The first step in setting up the use of table valued parameters is creating a specific table type; this is necessary so that the structure of the table is defined in the database engine. This allows you to define the type of table and reuse it as needed in your procedure code. This code creates the SalesHistoryTableType table type definition:

CREATE TYPE SalesHistoryTableType AS TABLE
(
[Product] [varchar](10) NULL,
[SaleDate] [datetime] NULL,
[SalePrice] [money] NULL
)
GO

If you want to view other types of table type definitions in your system, you can execute the following query, which looks in the system catalog:

SELECT * FROM sys.table_types

I want to define the stored procedure that I plan on using to handle my table valued parameter. The following procedure accepts a table valued parameter, which is of the specific SalesHistoryTableType, and loads the SalesHistory with the records in the table parameter with a value of ‘BigScreen’ in the Product column.
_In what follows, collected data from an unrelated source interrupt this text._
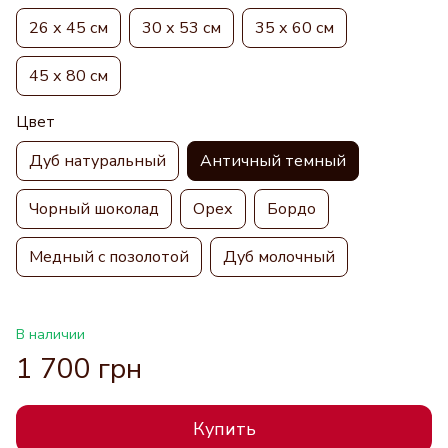
26 х 45 см
30 х 53 см
35 х 60 см
45 х 80 см
Цвет
Дуб натуральный
Античный темный
Чорный шоколад
Орех
Бордо
Медный с позолотой
Дуб молочный
В наличии
1 700 грн
Купить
CREATE PROCEDURE usp_InsertBigScreenProducts
(
@TableVariable SalesHistoryTableType READONLY
)
AS
BEGIN
INSERT INTO SalesHistory
(
Product, SaleDate, SalePrice
)
SELECT
Product, SaleDate, SalePrice
FROM
@TableVariable
WHERE
Product = 'BigScreen'

END
GO

You can use the table variable being passed in as any other table for querying data.
Limitations to passing table parameters

You must use the READONLY clause when passing in the table valued variable into the procedure. Data in the table variable cannot be modified — you can use the data in the table for any other operation. Also, you cannot use table variables as OUTPUT parameters — you can only use table variables as input parameters.
Putting my new table variable type to use

First, I must declare a variable of type SalesHistoryTableType. I don’t need to define the structure of the table again because it was defined when I created the type.

DECLARE @DataTable AS SalesHistoryTableType

The following script adds 1,000 records into my @DataTable table variable:

DECLARE @i SMALLINT
SET @i = 1

WHILE (@i <=1000)
BEGIN

INSERT INTO @DataTable(Product, SaleDate, SalePrice)
VALUES ('Computer', DATEADD(mm, @i, '3/11/1919'), DATEPART(ms, GETDATE()) + (@i + 57))

INSERT INTO @DataTable(Product, SaleDate, SalePrice)
VALUES('BigScreen', DATEADD(mm, @i, '3/11/1927'), DATEPART(ms, GETDATE()) + (@i + 13))

INSERT INTO @DataTable(Product, SaleDate, SalePrice)
VALUES('PoolTable', DATEADD(mm, @i, '3/11/1908'), DATEPART(ms, GETDATE()) + (@i + 29))

SET @i = @i + 1
END

Once I have data loaded into my table variable, I can pass the structure to my stored procedure. (Make sure you add the data to the table variable and pass the table to the procedure all in the same batch. Table variables go out of scope as soon as the procedure or batch returns.)

Note: When table variables are passed as parameters, the table is materialized in the tempdb system database rather than passing the entire data set in memory; this makes handling large amounts of data rather efficient. All server side passing of table variable parameters are passed by reference, using the reference as a pointer to the table in the tempdb.

EXECUTE usp_InsertBigScreenProducts
@TableVariable = @DataTable

To see if my procedure performed the way I expect, I’ll run this query to see if the records were inserted into the SalesHistory table:

SELECT * FROM SalesHistory

Considerations

SQL Server 2008’s table parameter feature is a huge step forward in terms of development and potentially performance. The benefits to this feature are that it can: reduce server round trips, use table constraints, and extend the functionality of programming on the database engine.

There are some limitations to keep in mind, such as not being able to alter the data in the parameter and not being able to use the variable as output.